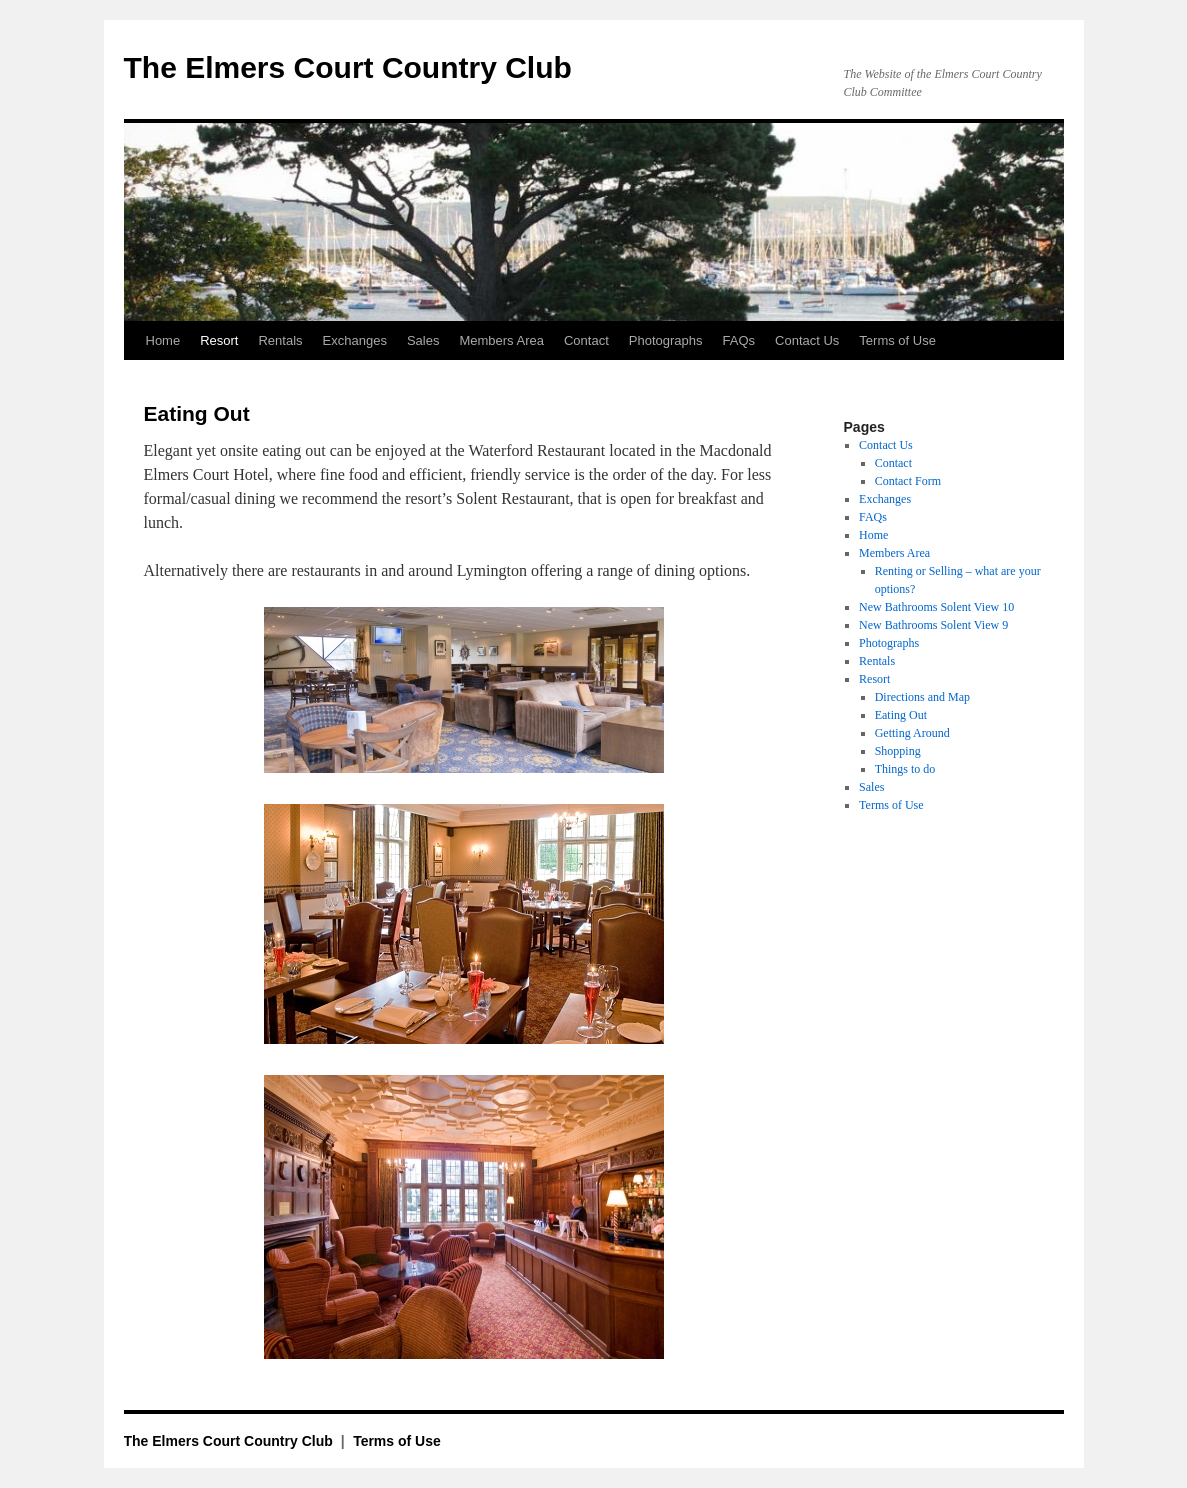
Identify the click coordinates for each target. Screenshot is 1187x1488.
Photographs (666, 340)
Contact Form (908, 481)
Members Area (501, 340)
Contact (586, 340)
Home (163, 340)
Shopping (898, 751)
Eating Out (901, 715)
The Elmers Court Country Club (348, 67)
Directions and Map (922, 697)
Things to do (905, 769)
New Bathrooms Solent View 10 (936, 607)
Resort (219, 340)
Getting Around (912, 733)
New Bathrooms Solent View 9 (933, 625)
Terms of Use (897, 340)
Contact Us (807, 340)
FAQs (739, 340)
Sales (423, 340)
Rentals (280, 340)
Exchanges (355, 340)
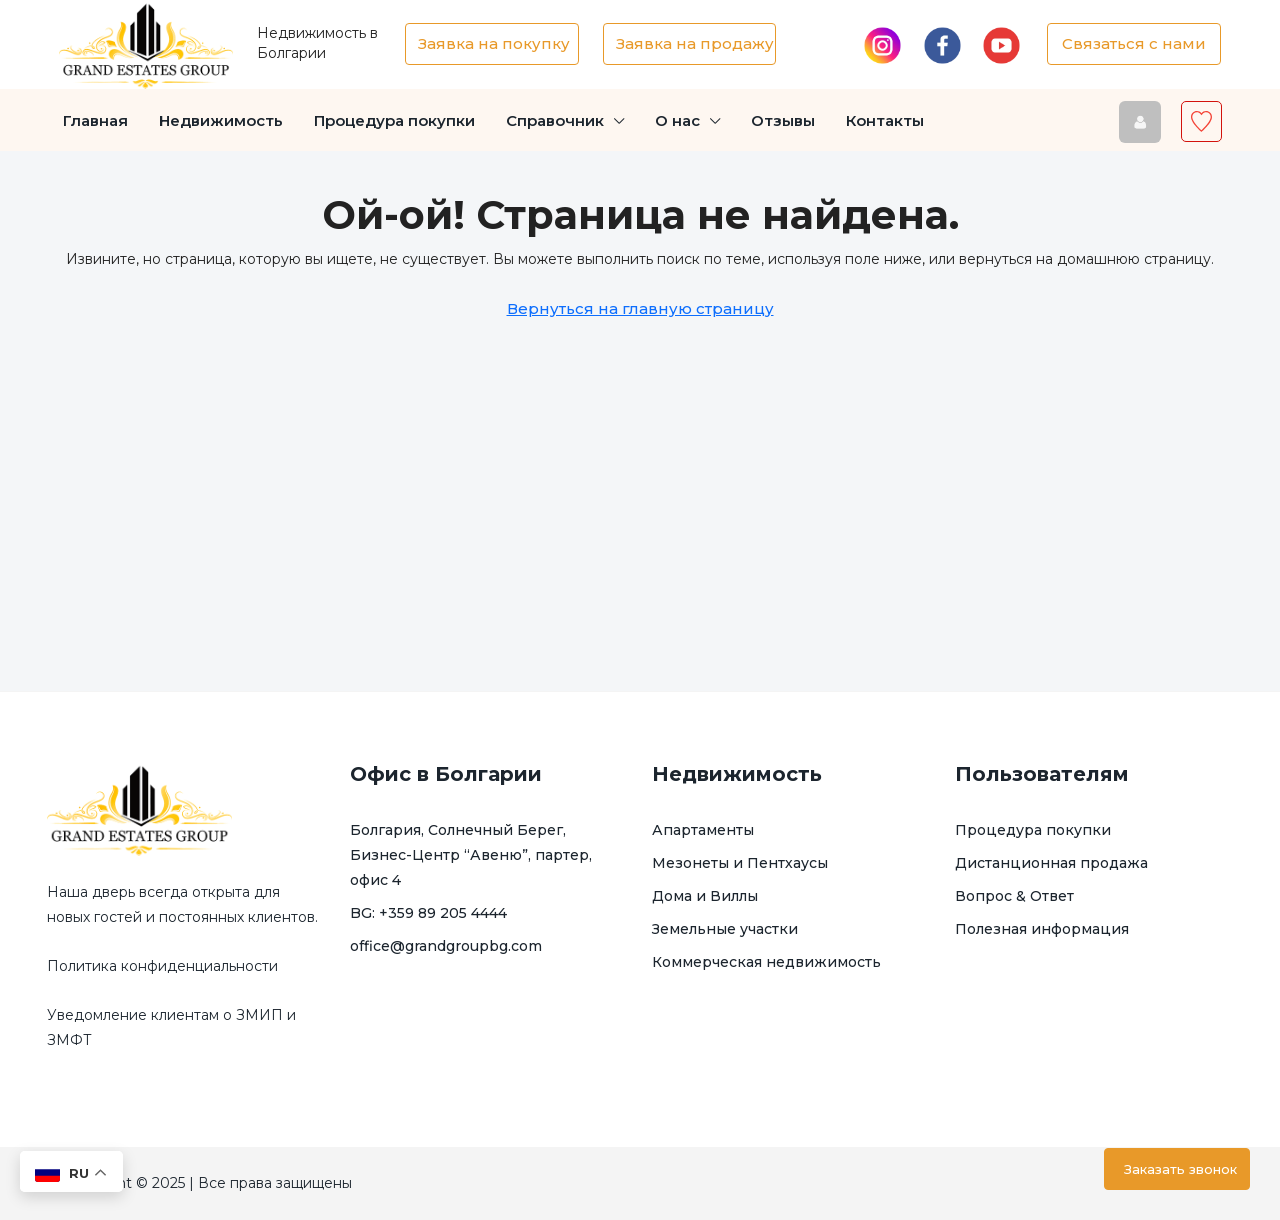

**Task to carry out**: An exact copy is needed of every line from the one holding "Contact (586, 340)" to the end of the entries above, both ends kept and each picture dropped.

**Final answer**:
Contact (586, 340)
Home (163, 340)
Shopping (898, 751)
Eating Out (901, 715)
The Elmers Court Country Club (348, 67)
Directions and Map (922, 697)
Things to do (905, 769)
New Bathrooms Solent View 10 (936, 607)
Resort (219, 340)
Getting Around (912, 733)
New Bathrooms Solent View 9 (933, 625)
Terms of Use (897, 340)
Contact Us (807, 340)
FAQs (739, 340)
Sales (423, 340)
Rentals (280, 340)
Exchanges (355, 340)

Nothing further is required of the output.